Zeitenwende für die Rüstungsindustrie
Längst ist es nicht mehr nur die von Bundeskanzler Olaf Scholz nach dem russischen Überfall auf die Ukraine ausgerufene Zeitenwende, die die deutschen Waffenschmieden antreibt. Mit der Abkehr der einstigen Schutzmacht USA unter Präsident Donald Trump von Europa zeichnet sich ein noch tieferer Einschnitt ab. Es mehren sich die Rufe nach verstärkten Rüstungsanstrengungen Europas, um eine drohende russische Aggression gegen die Demokratien im Westen abschrecken zu können. Zuletzt setzten die USA auch noch ihre Ukraine-Hilfen aus - ohne die Unterstützung Europas wäre das Land Russland schutzlos ausgeliefert.
EU-Kommissionspräsidentin Ursula von der Leyen kündigte deshalb eine massive Förderung der Verteidigungsausgaben der Mitgliedstaaten an - insgesamt sollen 800 Milliarden Euro an Finanzmitteln mobilisiert werden. In Deutschland einigten sich die Spitzen von Union und SPD darauf, Verteidigungsausgaben zu einem großen Teil von den Beschränkungen der Schuldenbremse auszunehmen, um so die Investitionen in diesem Bereich hochfahren zu können. Nach Informationen von Reuters hatten vier Top-Ökonomen ein Sondervermögen von 400 Milliarden Euro für die Bundeswehr vorgeschlagen. Rüstungsaktien setzten ihre Rally fort und verbuchten Kurssprünge zwischen drei und zehn Prozent.
Chance auf neue Arbeitsplätze
Auf die Rüstungsindustrie rollt jedenfalls eine Flut neuer Aufträge zu. Das könnte die stotternde Konjunktur anschieben, hoffen Ökonomen. Das Kieler Institut für Weltwirtschaft (IfW) geht davon aus, dass das Bruttoinlandsprodukt (BIP) in der Europäischen Union um 0,9 bis 1,5 Prozent im Jahr steigen könnte.
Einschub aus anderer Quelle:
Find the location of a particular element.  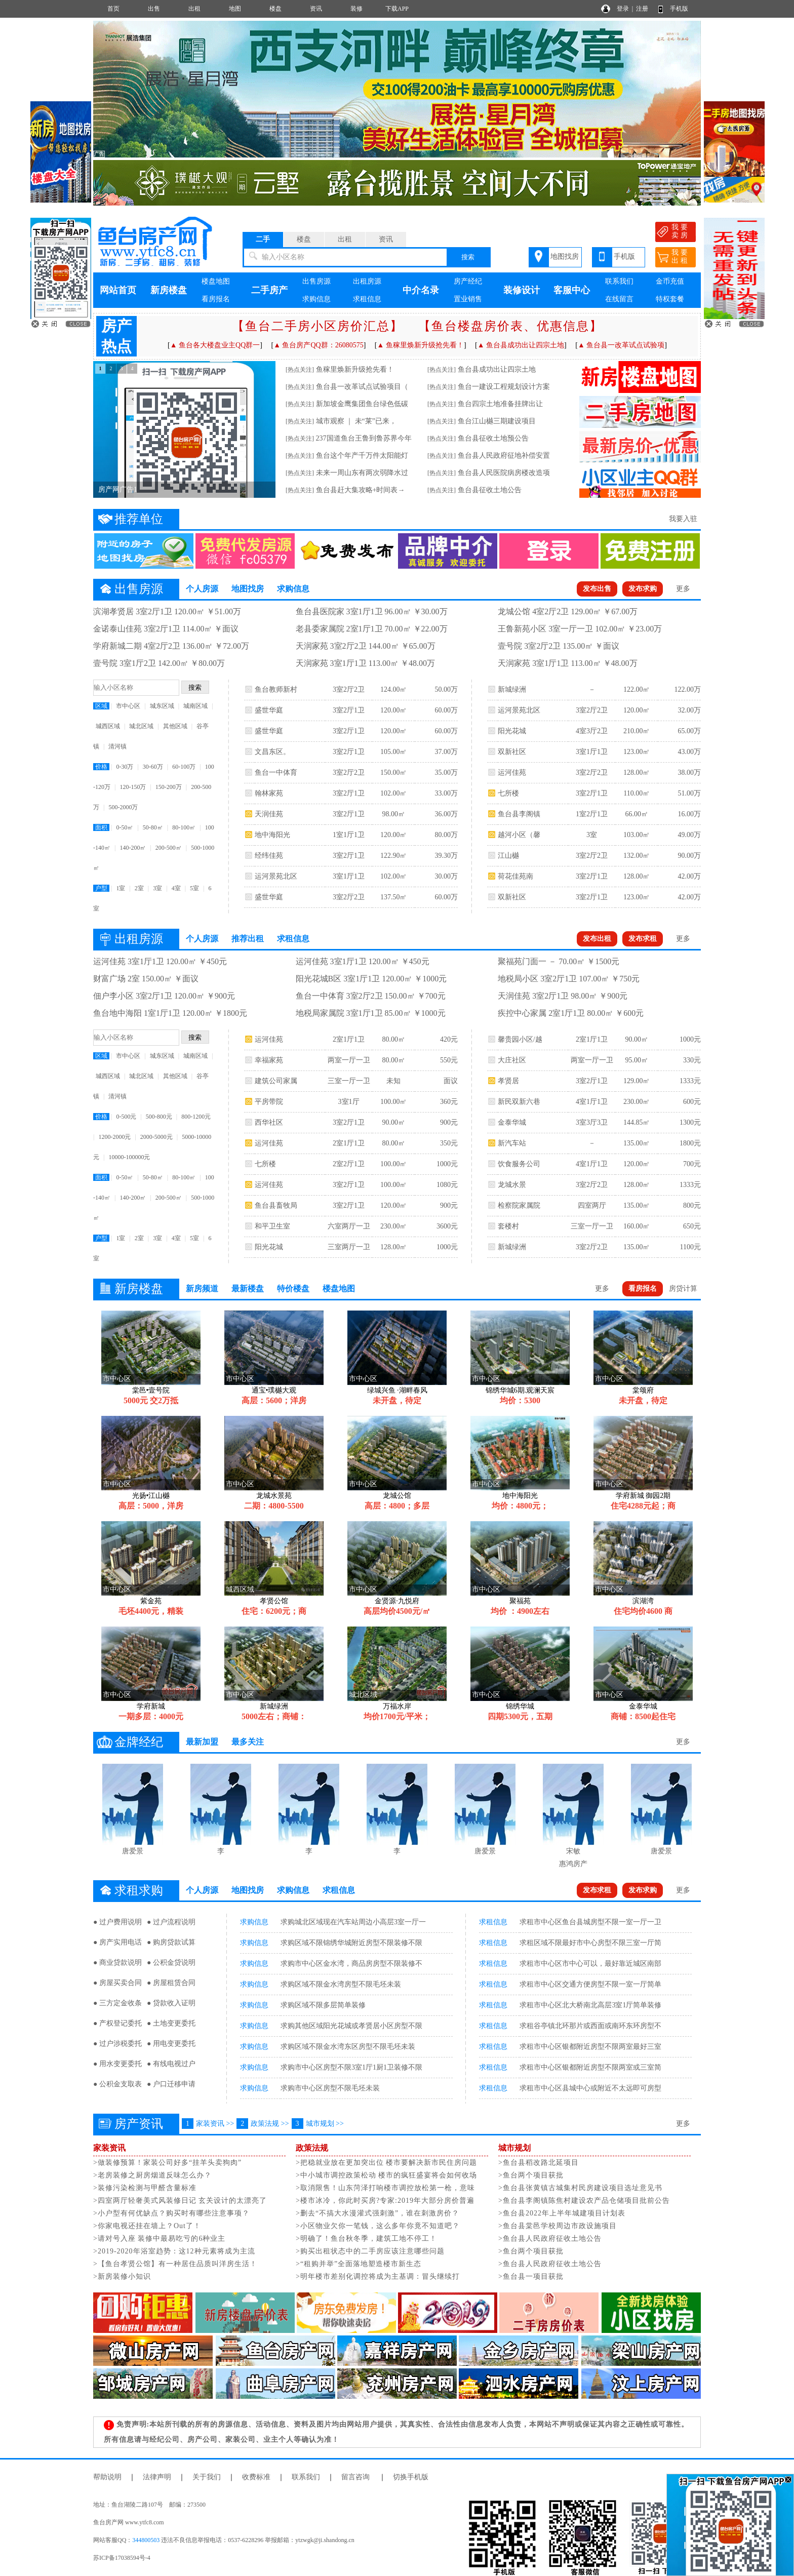 ● 过户涉税委托 is located at coordinates (117, 2043).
Voraussetzung wäre, dass die EU-Staaten ihre Militärausgaben vom Nato-Ziel von zwei Prozent auf 3,5 Prozent des BIP anhöben und von überwiegend US- auf heimische Hightech-Waffen umstiegen.
Die Bundesrepublik könnte sogar am oberen Ende der Spanne liegen, sagt IfW-Experte Johannes Binder. "Mittel- bis langfristig sehen wir vor allem aus der amerikanischen Wirtschaftsgeschichte, dass solche Militärausgaben viel an Produktivitätsgewinnen, Spillover und Technologiefortschritten liefern können", erläuterte er. Würde Deutschland seine Verteidigungsausgaben auf drei Prozent des BIP anheben, könnten 245.000 neue Arbeitsplätze entstehen, vermuten EY-Experten. Jüngsten Statistiken zufolge arbeiten rund 387.000 Menschen in der deutschen Rüstungsindustrie - etwa die Hälfte der Beschäftigten der kriselnden Autoindustrie. Der Umsatz der Branche beläuft sich auf rund 47 Milliarden Euro, im Vergleich zu 506 Milliarden Euro Umsatz im Automobilsektor.
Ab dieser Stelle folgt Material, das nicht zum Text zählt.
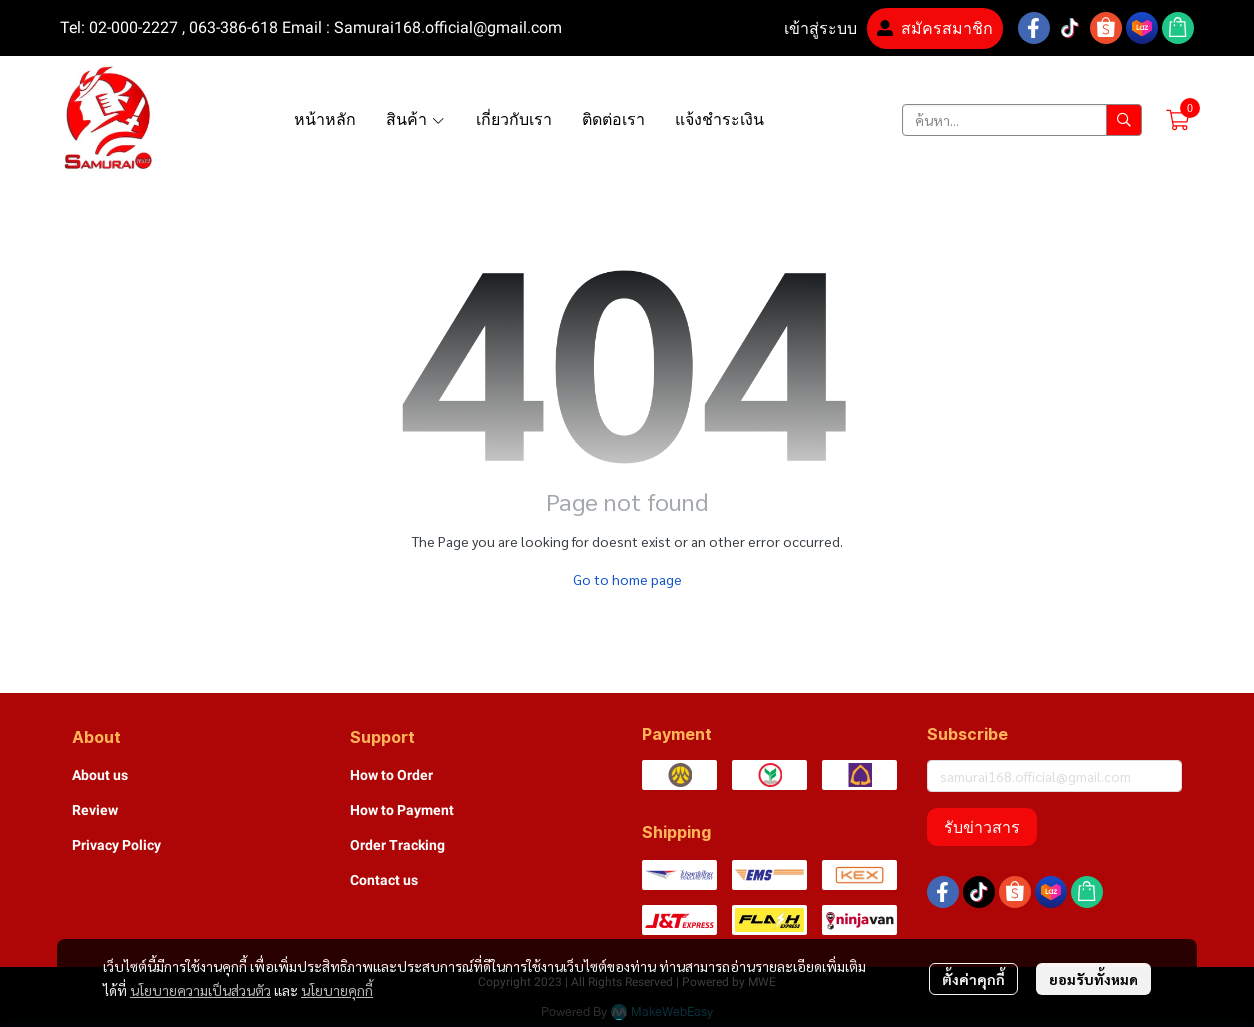 The width and height of the screenshot is (1254, 1027). Describe the element at coordinates (337, 990) in the screenshot. I see `นโยบายคุกกี้` at that location.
"Wir müssen die Verteidigungsindustrie als Wirtschaftsmotor für Deutschland sehen", sagt Hensoldt-Chef Dörre. "Wenn wir wirklich eine Verstetigung der Investitionen über die nächste Dekade sehen, dann wird das auch einen nachhaltigen Einfluss auf wirtschaftliche Entwicklungen in Deutschland haben."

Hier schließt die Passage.